Christine Stuart photo
Sen. Donald Williams and Speaker of the House Chris Donovan speak to the media (Christine Stuart photo)

After meeting with Republican Gov. M. Jodi Rell for the second day in a row, Speaker of the House Chris Donovan, D-Meriden, and Sen. President Donald Williams, D-Brooklyn, said they asked for daily meetings with Rell until a budget deal is brokered.

Standing outside the House of Representatives Tuesday, Donovan and Williams said they presented Rell with some options and are scheduled to meet with her again Wednesday, but remained tight-lipped about the negotiations.

“The difference between us is not as great as it was a month ago,” Williams said optimistically. However, Democratic lawmakers said an increased income tax is still in their budget proposal.

Increasing the relatively flat 5 percent income tax on the state’s wealthier residents has been one of the main differences between the two budget proposals. 

Rell’s budget increases taxes on tobacco, alcohol, and corporate profits by $391 million and increases licensing fees and permits by $133 million, while the Democratic budget proposal increases taxes by $1.8 billion, most of which comes from the proposed income tax hike.

“Because folks are negotiating. Because we’ve met every day this week, we’ve made some progress,” Williams said. “We need to meet every single day of the week and into the weekend, if that’s necessary.”

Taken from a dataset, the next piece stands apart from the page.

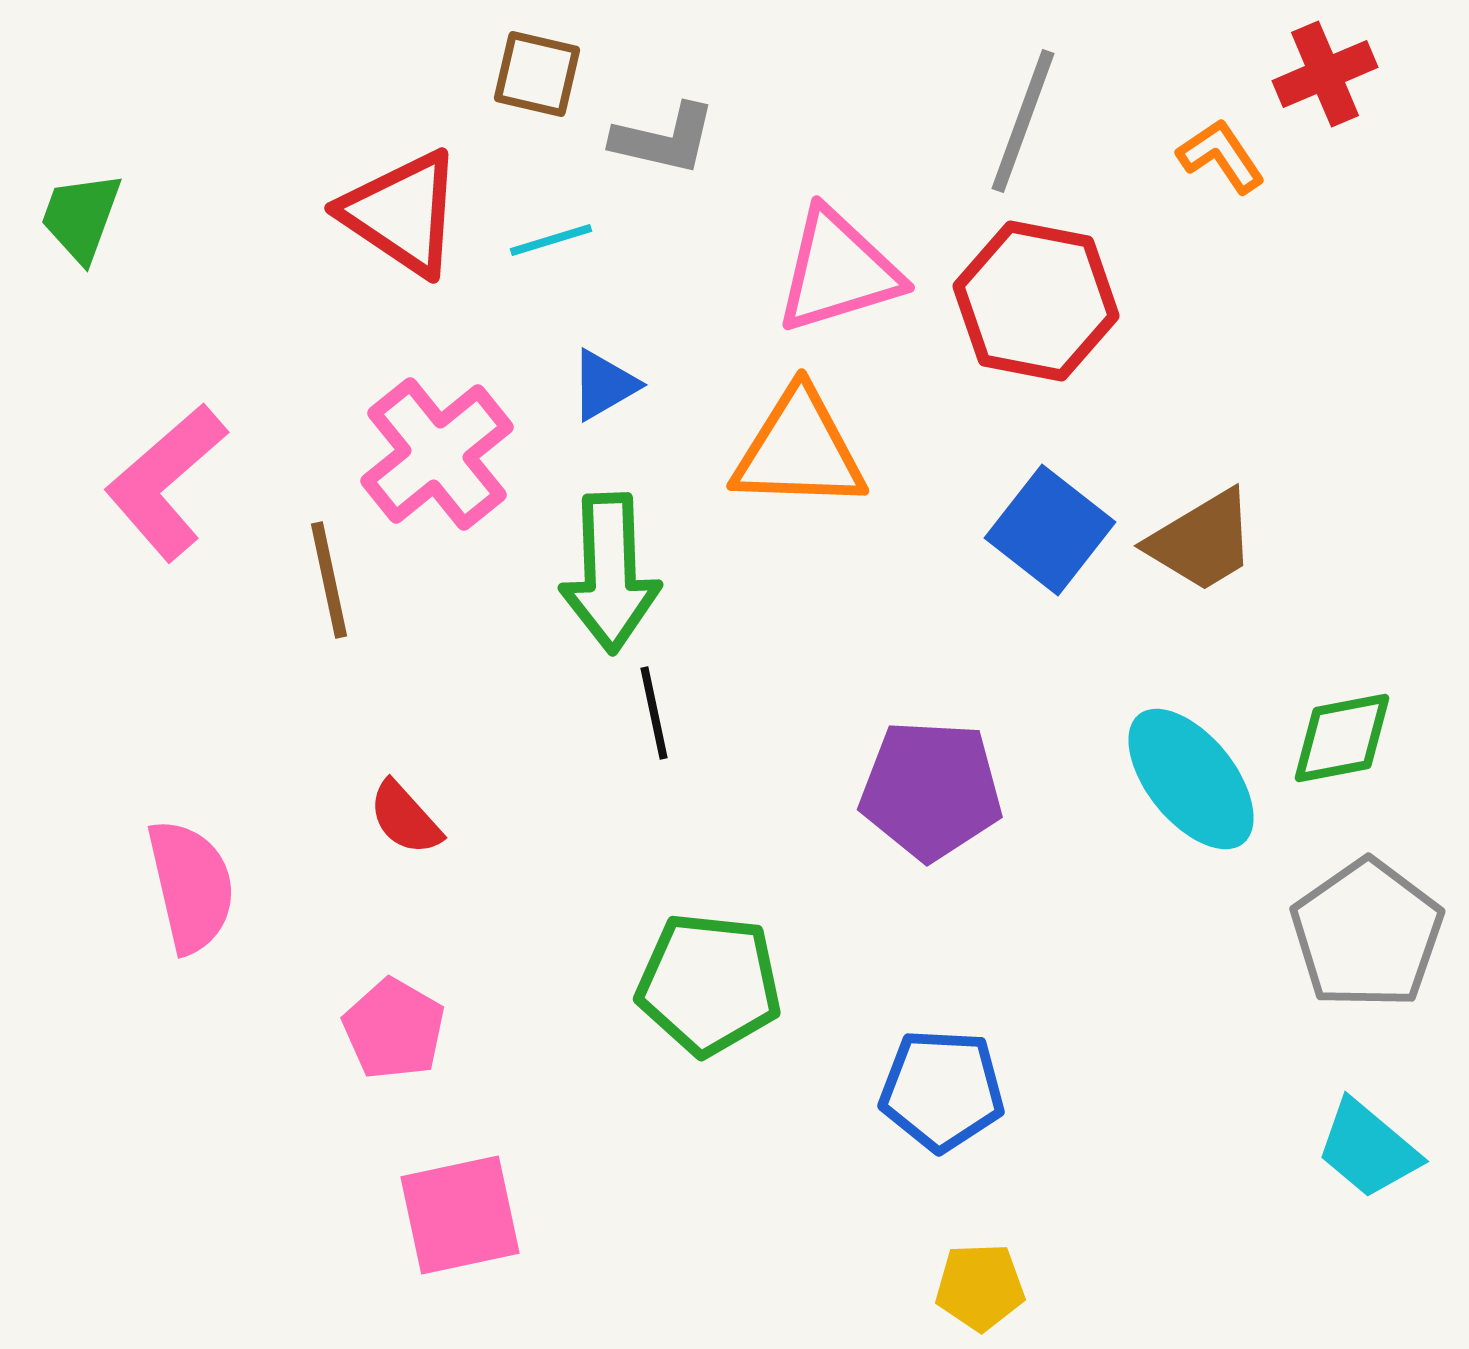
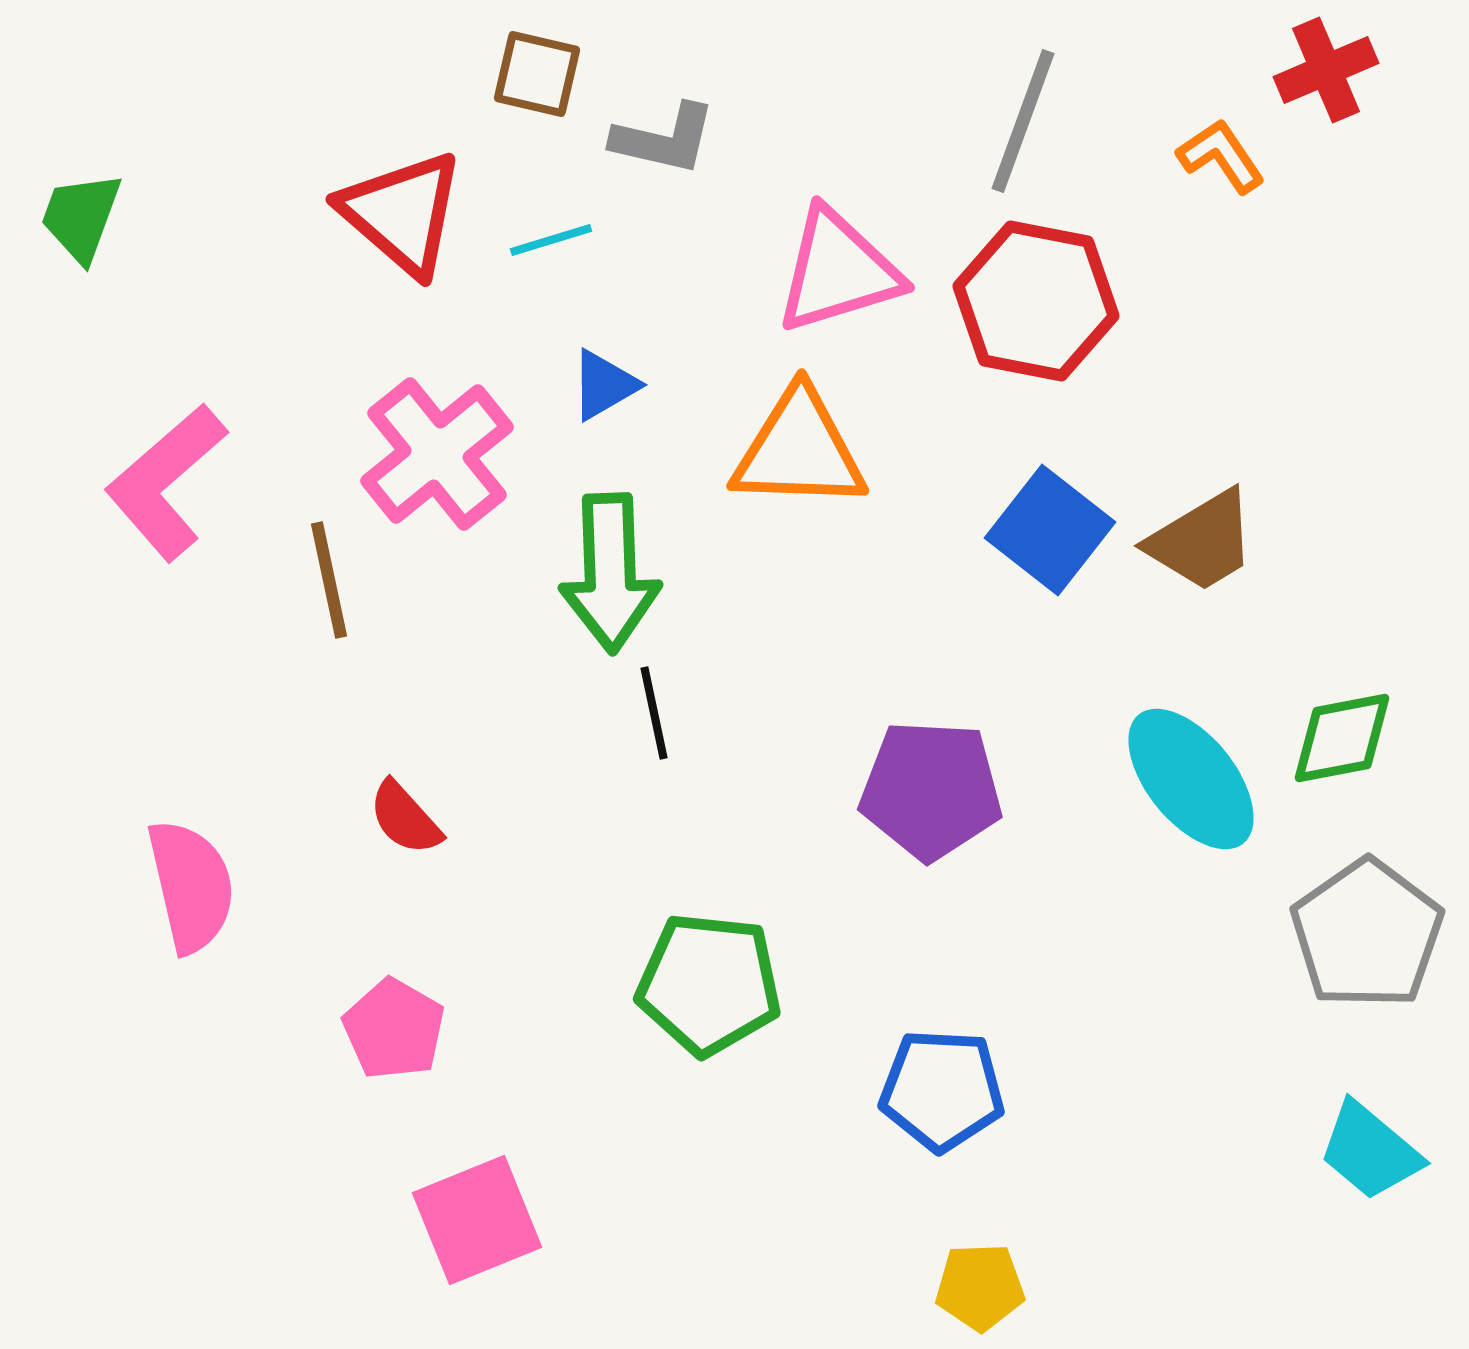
red cross: moved 1 px right, 4 px up
red triangle: rotated 7 degrees clockwise
cyan trapezoid: moved 2 px right, 2 px down
pink square: moved 17 px right, 5 px down; rotated 10 degrees counterclockwise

Williams said he wouldn’t say a deal is imminent, but meeting every day this week is a signal that everyone is working toward resolving this sooner rather than later.

Rell’s office was not immediately available for comment, so it was uncertain if she will agree to marathon talks.

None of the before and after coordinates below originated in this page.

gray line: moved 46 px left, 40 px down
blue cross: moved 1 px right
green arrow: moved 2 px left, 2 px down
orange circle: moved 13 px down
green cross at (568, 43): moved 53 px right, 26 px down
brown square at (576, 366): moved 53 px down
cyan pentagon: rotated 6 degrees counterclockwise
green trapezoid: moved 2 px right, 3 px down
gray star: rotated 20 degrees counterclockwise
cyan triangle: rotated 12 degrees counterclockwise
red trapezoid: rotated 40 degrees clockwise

In 1991 when then Gov. Lowell P. Weicker Jr. proposed the states first income tax he was able to broker a budget deal with the legislature by Aug. 22. Even if this week’s budget negotiations are going smoothly it seems likely that the state won’t have a budget before Aug. 22.

Lawmakers reserved Aug. 27 and Aug. 28 for a special session to borrow money to cover this year’s close to $1 billion deficit. If they fail to act before Sept. 1 the $1.4 billion rainy day fund will automatically be used to cover that deficit. Rell and lawmakers, on both sides of the aisle, have agreed to use the $1.4 billion rainy day fund in 2010 and 2011 and borrow the money needed to cover this year’s deficit.